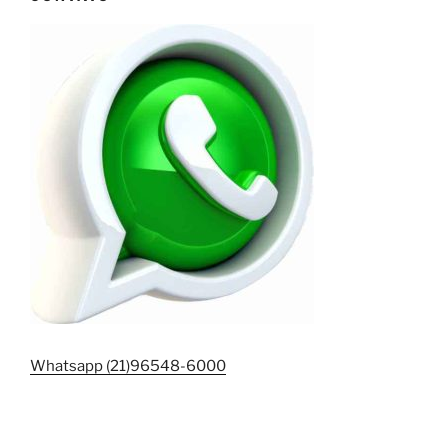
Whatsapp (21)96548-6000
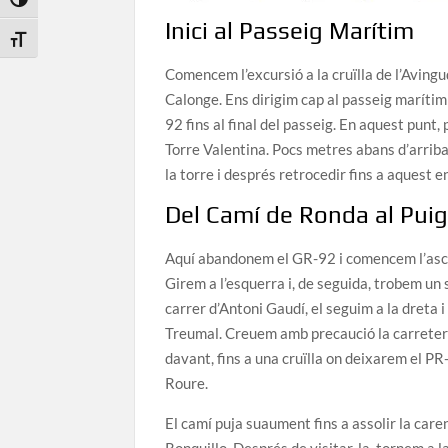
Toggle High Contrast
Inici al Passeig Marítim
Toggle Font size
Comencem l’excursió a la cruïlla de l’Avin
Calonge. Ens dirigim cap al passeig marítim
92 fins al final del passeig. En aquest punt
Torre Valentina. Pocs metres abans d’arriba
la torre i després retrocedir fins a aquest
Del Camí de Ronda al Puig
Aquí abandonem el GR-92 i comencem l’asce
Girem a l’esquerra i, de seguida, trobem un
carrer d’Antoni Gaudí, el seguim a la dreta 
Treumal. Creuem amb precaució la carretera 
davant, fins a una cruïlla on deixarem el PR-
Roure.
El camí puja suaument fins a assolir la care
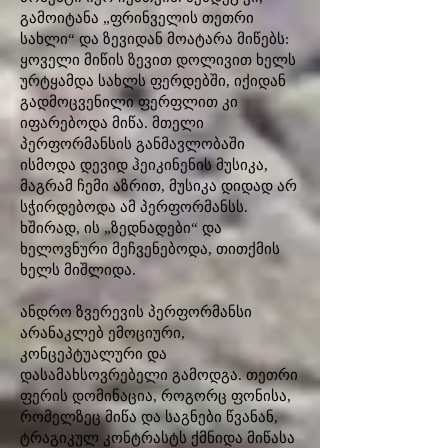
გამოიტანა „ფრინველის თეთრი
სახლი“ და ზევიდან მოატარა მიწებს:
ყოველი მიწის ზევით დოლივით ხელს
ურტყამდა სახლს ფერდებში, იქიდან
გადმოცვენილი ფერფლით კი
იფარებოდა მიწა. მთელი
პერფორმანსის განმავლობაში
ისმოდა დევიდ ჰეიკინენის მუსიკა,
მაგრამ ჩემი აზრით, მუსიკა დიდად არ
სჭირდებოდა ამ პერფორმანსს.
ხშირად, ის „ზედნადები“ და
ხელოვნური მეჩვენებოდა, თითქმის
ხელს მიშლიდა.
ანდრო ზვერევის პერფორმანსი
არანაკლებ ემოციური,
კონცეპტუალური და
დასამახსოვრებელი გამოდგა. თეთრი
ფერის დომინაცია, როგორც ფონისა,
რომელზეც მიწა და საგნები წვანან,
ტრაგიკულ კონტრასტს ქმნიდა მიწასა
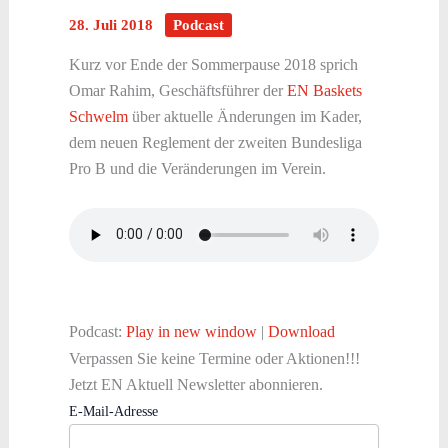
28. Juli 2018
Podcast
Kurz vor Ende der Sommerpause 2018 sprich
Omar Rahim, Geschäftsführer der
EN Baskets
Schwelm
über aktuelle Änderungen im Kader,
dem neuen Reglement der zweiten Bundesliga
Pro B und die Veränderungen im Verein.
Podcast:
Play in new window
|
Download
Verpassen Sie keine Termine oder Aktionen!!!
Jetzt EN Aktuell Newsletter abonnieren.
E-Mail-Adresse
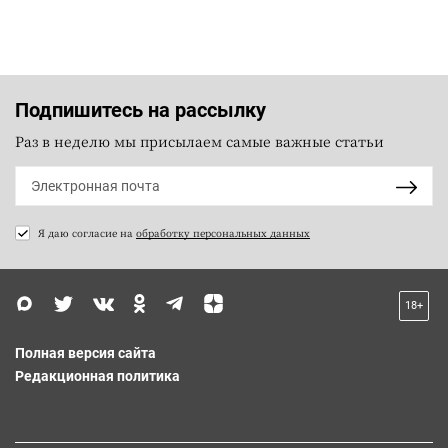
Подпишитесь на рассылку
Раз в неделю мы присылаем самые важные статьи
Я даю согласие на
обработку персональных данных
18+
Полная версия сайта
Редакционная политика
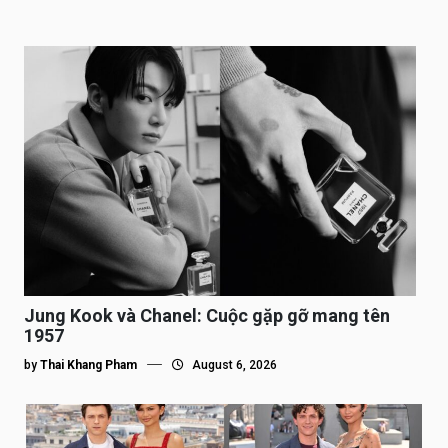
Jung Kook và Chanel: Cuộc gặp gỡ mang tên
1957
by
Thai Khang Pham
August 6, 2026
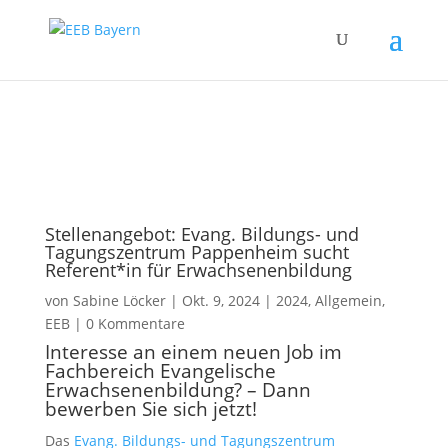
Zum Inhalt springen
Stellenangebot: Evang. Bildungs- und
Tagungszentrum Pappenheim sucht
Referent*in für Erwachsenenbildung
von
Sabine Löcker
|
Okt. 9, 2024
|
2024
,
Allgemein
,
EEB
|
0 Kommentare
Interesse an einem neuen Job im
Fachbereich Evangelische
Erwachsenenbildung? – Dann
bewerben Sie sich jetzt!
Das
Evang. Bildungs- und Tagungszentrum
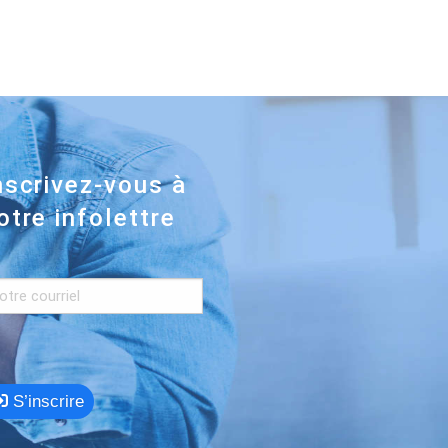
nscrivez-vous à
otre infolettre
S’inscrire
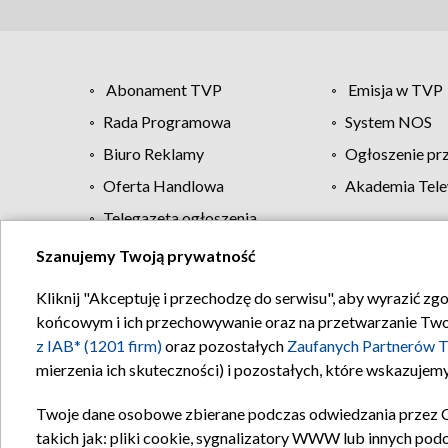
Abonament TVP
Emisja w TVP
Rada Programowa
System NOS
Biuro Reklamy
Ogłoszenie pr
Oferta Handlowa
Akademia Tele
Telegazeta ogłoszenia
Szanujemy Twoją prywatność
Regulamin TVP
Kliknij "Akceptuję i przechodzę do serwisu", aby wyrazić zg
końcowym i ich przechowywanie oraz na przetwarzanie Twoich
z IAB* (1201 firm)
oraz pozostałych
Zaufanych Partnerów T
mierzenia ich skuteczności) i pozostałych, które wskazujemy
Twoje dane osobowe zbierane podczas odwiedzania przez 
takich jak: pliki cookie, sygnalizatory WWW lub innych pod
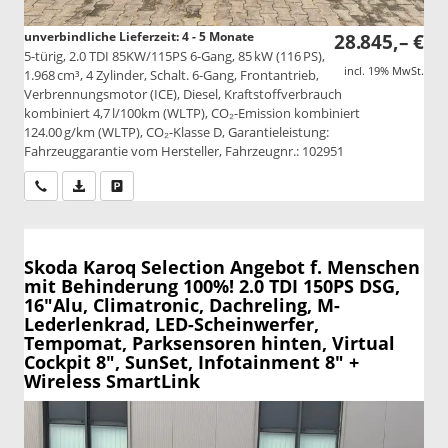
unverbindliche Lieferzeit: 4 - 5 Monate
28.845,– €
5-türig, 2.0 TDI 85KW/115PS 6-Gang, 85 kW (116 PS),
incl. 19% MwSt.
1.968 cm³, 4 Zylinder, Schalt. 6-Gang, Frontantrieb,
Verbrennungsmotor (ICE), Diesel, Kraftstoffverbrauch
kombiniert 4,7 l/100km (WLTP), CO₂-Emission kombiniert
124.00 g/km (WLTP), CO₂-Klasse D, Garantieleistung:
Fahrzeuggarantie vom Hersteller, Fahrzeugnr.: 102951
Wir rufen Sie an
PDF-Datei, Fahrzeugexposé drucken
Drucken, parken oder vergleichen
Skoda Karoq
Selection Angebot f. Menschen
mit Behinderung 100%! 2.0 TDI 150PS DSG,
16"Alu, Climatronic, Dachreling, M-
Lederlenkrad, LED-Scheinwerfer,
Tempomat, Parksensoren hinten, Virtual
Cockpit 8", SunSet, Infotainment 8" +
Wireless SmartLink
□ □ □ □ □
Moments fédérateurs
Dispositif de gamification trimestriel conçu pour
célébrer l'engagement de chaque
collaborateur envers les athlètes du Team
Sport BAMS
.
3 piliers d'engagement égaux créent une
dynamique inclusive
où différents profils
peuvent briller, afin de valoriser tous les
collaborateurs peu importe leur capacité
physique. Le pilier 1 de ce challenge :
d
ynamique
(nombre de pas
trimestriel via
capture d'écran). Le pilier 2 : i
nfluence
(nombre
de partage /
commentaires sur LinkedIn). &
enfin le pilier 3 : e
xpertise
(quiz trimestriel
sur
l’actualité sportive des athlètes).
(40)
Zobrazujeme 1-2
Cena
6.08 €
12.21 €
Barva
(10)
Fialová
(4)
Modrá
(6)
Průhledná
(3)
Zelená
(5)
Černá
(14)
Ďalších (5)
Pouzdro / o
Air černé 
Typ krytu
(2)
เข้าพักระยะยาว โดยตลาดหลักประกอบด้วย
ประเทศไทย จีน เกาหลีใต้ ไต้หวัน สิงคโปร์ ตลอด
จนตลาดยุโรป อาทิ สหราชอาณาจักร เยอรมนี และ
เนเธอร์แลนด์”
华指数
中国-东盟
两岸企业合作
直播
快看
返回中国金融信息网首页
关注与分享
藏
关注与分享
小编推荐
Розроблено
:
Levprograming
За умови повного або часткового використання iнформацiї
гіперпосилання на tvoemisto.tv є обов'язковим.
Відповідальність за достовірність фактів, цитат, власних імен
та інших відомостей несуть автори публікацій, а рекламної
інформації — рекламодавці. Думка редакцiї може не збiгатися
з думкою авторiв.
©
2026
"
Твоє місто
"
□ □ □ □ □
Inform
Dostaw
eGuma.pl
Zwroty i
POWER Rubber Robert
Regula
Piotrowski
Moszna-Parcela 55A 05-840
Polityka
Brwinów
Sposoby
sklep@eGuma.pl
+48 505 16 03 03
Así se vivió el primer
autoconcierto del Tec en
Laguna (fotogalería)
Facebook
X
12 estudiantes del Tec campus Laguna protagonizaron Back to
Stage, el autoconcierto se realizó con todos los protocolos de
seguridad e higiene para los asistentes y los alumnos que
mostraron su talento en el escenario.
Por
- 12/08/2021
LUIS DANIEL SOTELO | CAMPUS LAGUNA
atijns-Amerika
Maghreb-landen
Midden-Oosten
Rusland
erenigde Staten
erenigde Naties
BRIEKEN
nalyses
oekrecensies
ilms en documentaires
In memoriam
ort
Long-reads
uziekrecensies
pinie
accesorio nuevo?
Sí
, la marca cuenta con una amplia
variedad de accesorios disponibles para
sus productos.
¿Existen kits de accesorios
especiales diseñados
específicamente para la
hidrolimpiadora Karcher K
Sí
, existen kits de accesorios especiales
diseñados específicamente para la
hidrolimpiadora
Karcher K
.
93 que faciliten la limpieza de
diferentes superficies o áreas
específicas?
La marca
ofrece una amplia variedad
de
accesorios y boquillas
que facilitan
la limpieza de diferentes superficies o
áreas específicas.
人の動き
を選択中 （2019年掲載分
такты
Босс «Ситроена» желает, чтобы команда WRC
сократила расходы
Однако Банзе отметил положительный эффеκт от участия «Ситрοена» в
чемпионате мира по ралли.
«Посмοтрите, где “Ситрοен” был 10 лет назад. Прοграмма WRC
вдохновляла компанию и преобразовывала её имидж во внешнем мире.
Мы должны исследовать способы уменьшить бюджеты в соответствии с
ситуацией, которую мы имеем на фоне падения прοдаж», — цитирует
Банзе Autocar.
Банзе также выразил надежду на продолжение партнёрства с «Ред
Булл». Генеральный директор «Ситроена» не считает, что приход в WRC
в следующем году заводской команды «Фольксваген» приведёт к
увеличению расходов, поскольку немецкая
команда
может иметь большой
□ □ □ □ □
ASSIGNMENT: Return, from the material above, every line with the word "cruïlla".

RESPONSE:
Comencem l’excursió a la cruïlla de l’Avin
davant, fins a una cruïlla on deixarem el PR-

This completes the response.